Content starts

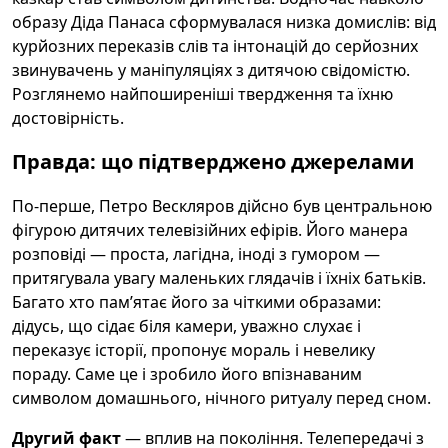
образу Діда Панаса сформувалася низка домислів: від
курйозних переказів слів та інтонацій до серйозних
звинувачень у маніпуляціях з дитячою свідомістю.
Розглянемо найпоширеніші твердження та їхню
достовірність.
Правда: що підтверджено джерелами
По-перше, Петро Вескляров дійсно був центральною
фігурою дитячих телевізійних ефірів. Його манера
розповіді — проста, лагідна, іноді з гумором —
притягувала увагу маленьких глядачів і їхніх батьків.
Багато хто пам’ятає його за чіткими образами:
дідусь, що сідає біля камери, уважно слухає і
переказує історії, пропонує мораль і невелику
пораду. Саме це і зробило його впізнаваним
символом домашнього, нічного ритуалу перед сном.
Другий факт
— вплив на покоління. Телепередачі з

Content ends
Content starts

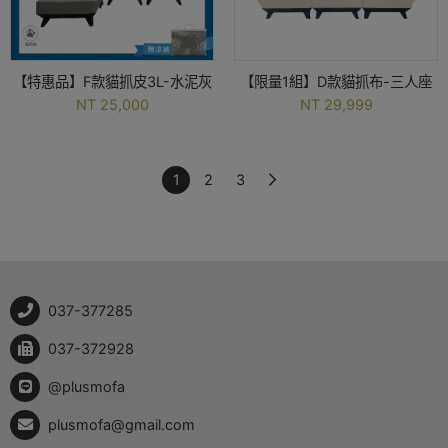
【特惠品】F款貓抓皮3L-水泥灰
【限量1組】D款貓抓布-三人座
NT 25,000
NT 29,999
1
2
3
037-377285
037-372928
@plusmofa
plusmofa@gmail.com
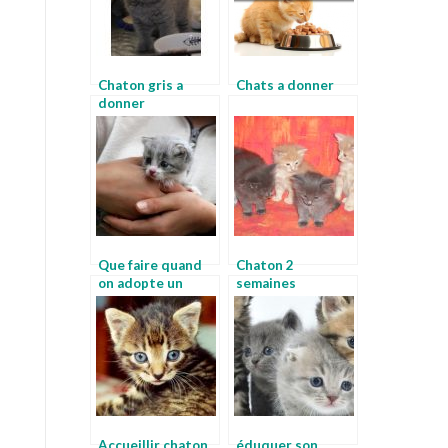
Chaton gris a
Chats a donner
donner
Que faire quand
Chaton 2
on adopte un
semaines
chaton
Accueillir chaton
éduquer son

Content ends

* _Task requirements_:
The response should hold exactly the lines starting at the line with "дідусь, що сідає біля камери, уважно слухає і" and ending at the line with "покоління. Телепередачі з", and no other line of the material above.

* _Answer section_:
дідусь, що сідає біля камери, уважно слухає і
переказує історії, пропонує мораль і невелику
пораду. Саме це і зробило його впізнаваним
символом домашнього, нічного ритуалу перед сном.
Другий факт
— вплив на покоління. Телепередачі з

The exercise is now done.